There are a other projects working on computer vision for rovers. In 2010, the
Mars rover Opportunity
received a software upgrade called AEGIS that can identify
scientifically interesting rocks. A project in the Atacama desert in
Chile used a similar rock detector system on its rover called Zoe. And
ESA's ExoMars mission is developing computer vision that can detect
objects in the rover's vicinity.
TextureCam is unique from these other efforts in that it is mapping the
surface, rather than trying to isolate particular objects. It's a more
general strategy that can identify terrain characteristics, such as
weathering or fracturing.
Recognizing a rock face
The new approach by Thompson's group focuses on the "texture" of an
image, which is computer vision terminology for the statistical patterns
that exist in an array of pixels. The same kind of image analysis is
being used in more common day-to-day applications.
For example, the web is inundated with huge
photo archives
that haven't been sorted in any systematic way. Several companies are
developing "search engines" that can identify objects in digital images.
If you were looking for, say, an image with a "blue dog" or a
"telephone booth," these programs could sift through a collection of
photos to find those that match the particular criteria.
Additionally, many digital cameras detect faces in the camera frame and
automatically adjust the focus depending on how far away the faces are.
And some new video game consoles have sensors to detect the bodily pose
of a game player.
What all these technologies have in common is a sophisticated analysis
of image pixels.
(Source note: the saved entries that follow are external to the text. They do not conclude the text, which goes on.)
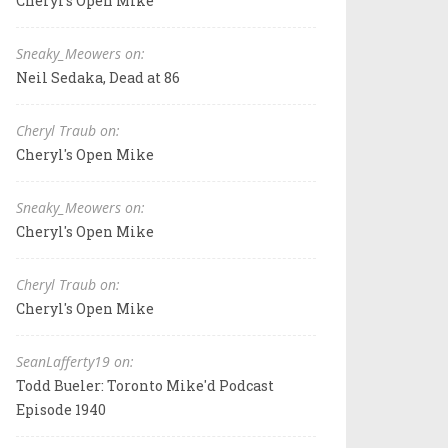
Cheryl's Open Mike
Sneaky_Meowers on:
Neil Sedaka, Dead at 86
Cheryl Traub on:
Cheryl's Open Mike
Sneaky_Meowers on:
Cheryl's Open Mike
Cheryl Traub on:
Cheryl's Open Mike
SeanLafferty19 on:
Todd Bueler: Toronto Mike'd Podcast
Episode 1940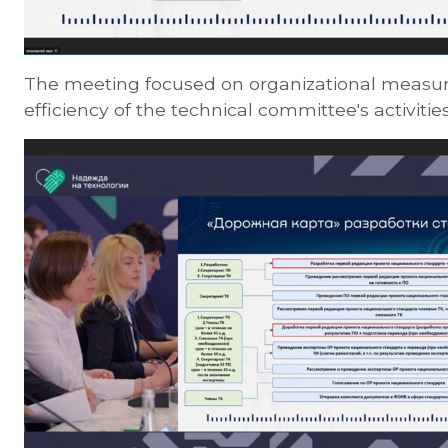
The meeting focused on organizational measur
efficiency of the technical committee's activities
The relevant software programs typically look for
signals in the variations of brightness or the shades of color that are
characteristic of a telephone or a face or a rock.
These signals often have little to do with the way we might describe these objects.
"The software identifies statistical properties that might not be obvious to the human eye," Thompson says.
Let the computer do the guesswork
In the case of TextureCam, the computer program takes a small patch, or
thumbnail, inside the image and performs a number of different
pixel-to-pixel comparisons. Which comparisons? Actually, the computer
decides.
"We train the system from examples," Thompson explains. They take images that were previously analyzed by a
geologist
as having an outcrop or a sediment or a rock of a particular variety.
The computer program compares its pixel analysis to these labels and
builds a decision tree (or a more elaborate "decision forest") that best
discriminates between the different possibilities.
"These decision trees can be quite efficient even after just a few branches," Thompson says.
This so-called "machine learning" has advantages over other techniques
that construct a visual model of what the computer should be looking
for.
"The disadvantage with visual models is that you have to build a new
rule for every new thing you want to identify," Thompson says. It can be
hard for humans to find reliable distinctions that can help a computer.
It makes more sense to let the computer go out and explore the
possibilities with trial and error.
"The system trains itself, so we don't have to anticipate," Thompson says.
The "training regimen" for TextureCam began with a set of images from Mars and is now moving onto photos from the Mojave Desert.
The team plans to integrate their algorithm into a field programmable
gate array (FPGA), which is basically a special purpose computer that
would connect directly to a rover camera. This would allow TextureCam to
work faster, without relying on the rover's main computer. "Computers
and software are not ready to take over the interpretation tasks of
human geologists, but they will help to pre-sort and pre-identify
regions of interest, thus reducing the amount of remote sensing data
that geologists must examine," Cook says.